I have used FreeBSD on X86, but not on arm, but now I tried, I know builtin wifi is not supported, but I tried (everything) and  genet0 interface seems to be configured, tried network setup with "bsdconfig", manually, checked my resolve.conf, rc.conf, routing, but whatever I try, I get no route to host or other messages that I can't connect to the internet, I even can't ping my defaultroute (tp-link r7000) 192.168.1.1 
I believe I miss something here, that's the reason I ask it here, I love FreeBSD (only used it for a couple of months) I started in the early days with slackware, I am just trying (for hobby) to config FreeBSD on a rpi400, only no network (wired) en I don't want wireless for now...

Thank you,

Regards,

Sander (The Netherlands).


----------



## SirDice (Jun 17, 2022)

There shouldn't be any issues with the RPI400 as it's just a Pi 4 in a different formfactor. And ethernet works on a Pi 4.

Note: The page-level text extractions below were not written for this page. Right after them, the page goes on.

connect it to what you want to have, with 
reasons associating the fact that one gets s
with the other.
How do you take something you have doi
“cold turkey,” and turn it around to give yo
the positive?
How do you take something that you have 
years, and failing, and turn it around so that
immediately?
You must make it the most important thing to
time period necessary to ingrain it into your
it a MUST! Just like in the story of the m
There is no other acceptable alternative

			arm/Raspberry Pi - FreeBSD Wiki


----------



## sverweij71 (Jun 17, 2022)

Ok, thank you, i just read something which could be the problem here also:

The genet interface is not able transmit/receive any packets after the genet interface is marked "down"
firstly then marked "up".






						263091 – [genet] genet interface is not able to transmit/receive packet after the interface is marked "down" then marked "up"
					






					bugs.freebsd.org
				




I will look into that later..


----------



## SirDice (Jun 17, 2022)

Interesting bug. That said, you shouldn't run into this when you have the interface configured in /etc/rc.conf and don't do `ifconfig genet0 down`. It also looks like it's specific to 14.0-CURRENT.


----------